I’m thrilled to announce (a bit late) that I have been appointed co-director of UW-Milwaukee’s Center for Information Policy Research (along with my colleague Dr. Joyce Latham).
(We are picking up the reins from our friend Dr. Elizabeth Buchanan, who is now the Endowed Chair and Director at the Center for Applied Ethics, University of Wisconsin-Stout.)
One of our first acts as directors was to update CIPR’s website and tweak (only slightly) its mission:
The Center for Information Policy Research (CIPR) is the University of Wisconsin-Milwaukee’s multidisciplinary research center for the study of the intersections between the policy, ethical, political, social and legal aspects of the global information society.
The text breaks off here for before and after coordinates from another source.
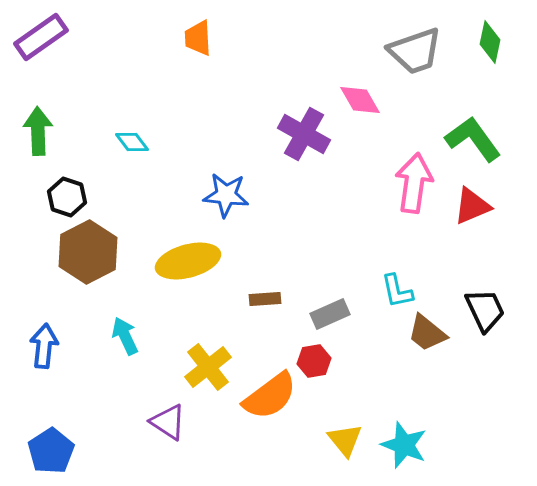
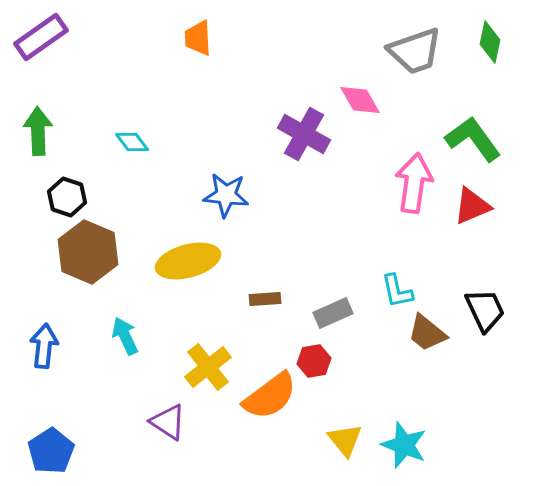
brown hexagon: rotated 10 degrees counterclockwise
gray rectangle: moved 3 px right, 1 px up
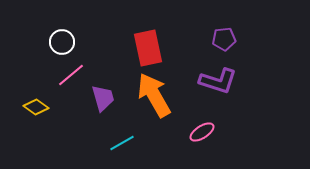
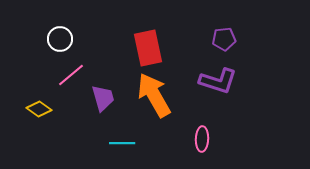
white circle: moved 2 px left, 3 px up
yellow diamond: moved 3 px right, 2 px down
pink ellipse: moved 7 px down; rotated 55 degrees counterclockwise
cyan line: rotated 30 degrees clockwise
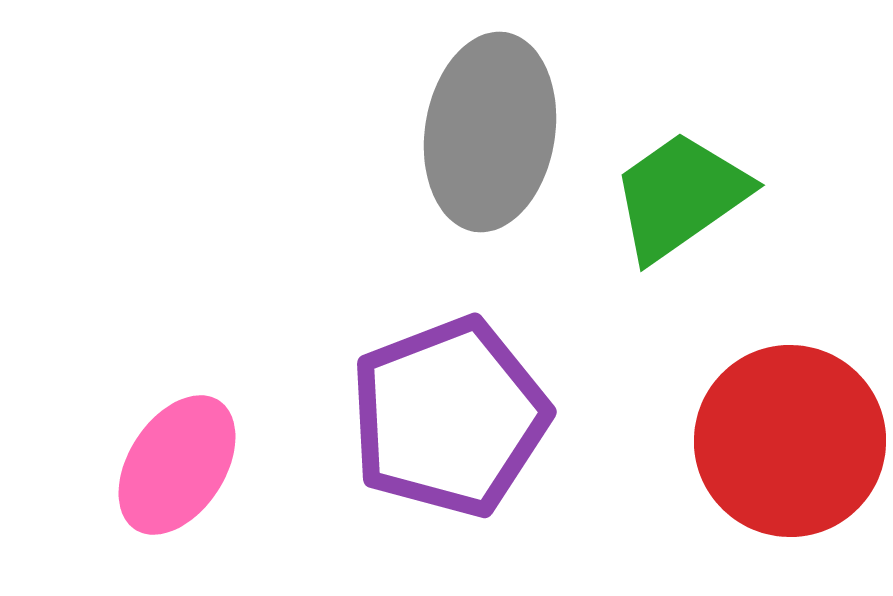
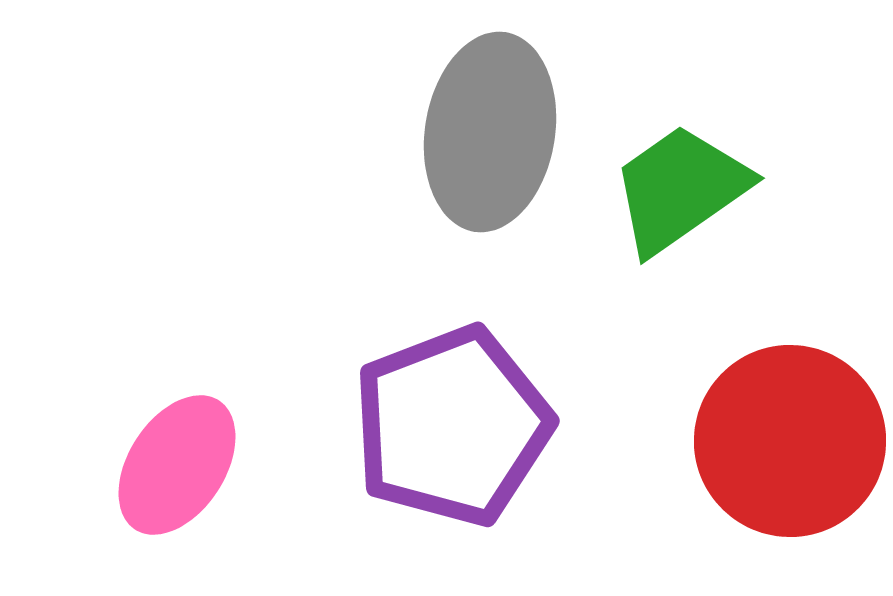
green trapezoid: moved 7 px up
purple pentagon: moved 3 px right, 9 px down
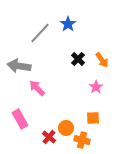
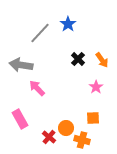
gray arrow: moved 2 px right, 1 px up
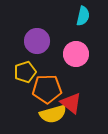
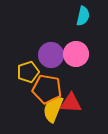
purple circle: moved 14 px right, 14 px down
yellow pentagon: moved 3 px right
orange pentagon: rotated 12 degrees clockwise
red triangle: rotated 35 degrees counterclockwise
yellow semicircle: moved 5 px up; rotated 128 degrees clockwise
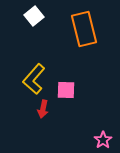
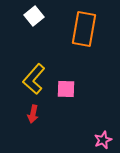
orange rectangle: rotated 24 degrees clockwise
pink square: moved 1 px up
red arrow: moved 10 px left, 5 px down
pink star: rotated 12 degrees clockwise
CIPR‘s research and scholarship focuses on such key information policy issues as intellectual property, privacy, intellectual freedom, access to information, censorship, cyberlaw, and the complex array of government, corporate, and global information practices and policies.
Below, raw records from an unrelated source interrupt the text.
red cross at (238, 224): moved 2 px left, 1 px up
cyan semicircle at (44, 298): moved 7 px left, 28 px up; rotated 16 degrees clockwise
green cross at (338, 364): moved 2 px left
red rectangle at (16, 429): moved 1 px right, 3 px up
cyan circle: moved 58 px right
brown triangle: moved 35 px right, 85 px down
With information infrastructures and technologies and the globalization of information evolving at a faster pace than our social, legal, and educational systems, it is imperative that information policy issues be examined systematically in an interdisciplinary environment. Established in 1998 within the University of Wisconsin – Milwaukee School of Information Studies (SOIS), CIPR facilitates information policy research through its research agenda, lecture series, consulting and outreach activities, and its various fellows programs.
CIPR welcomes formal and informal collaborations with other scholars, institutions and agencies interested in information ethics, law, or policy. CIPR personnel are available for consultations, advisement, presentations, and related educational and outreach opportunities.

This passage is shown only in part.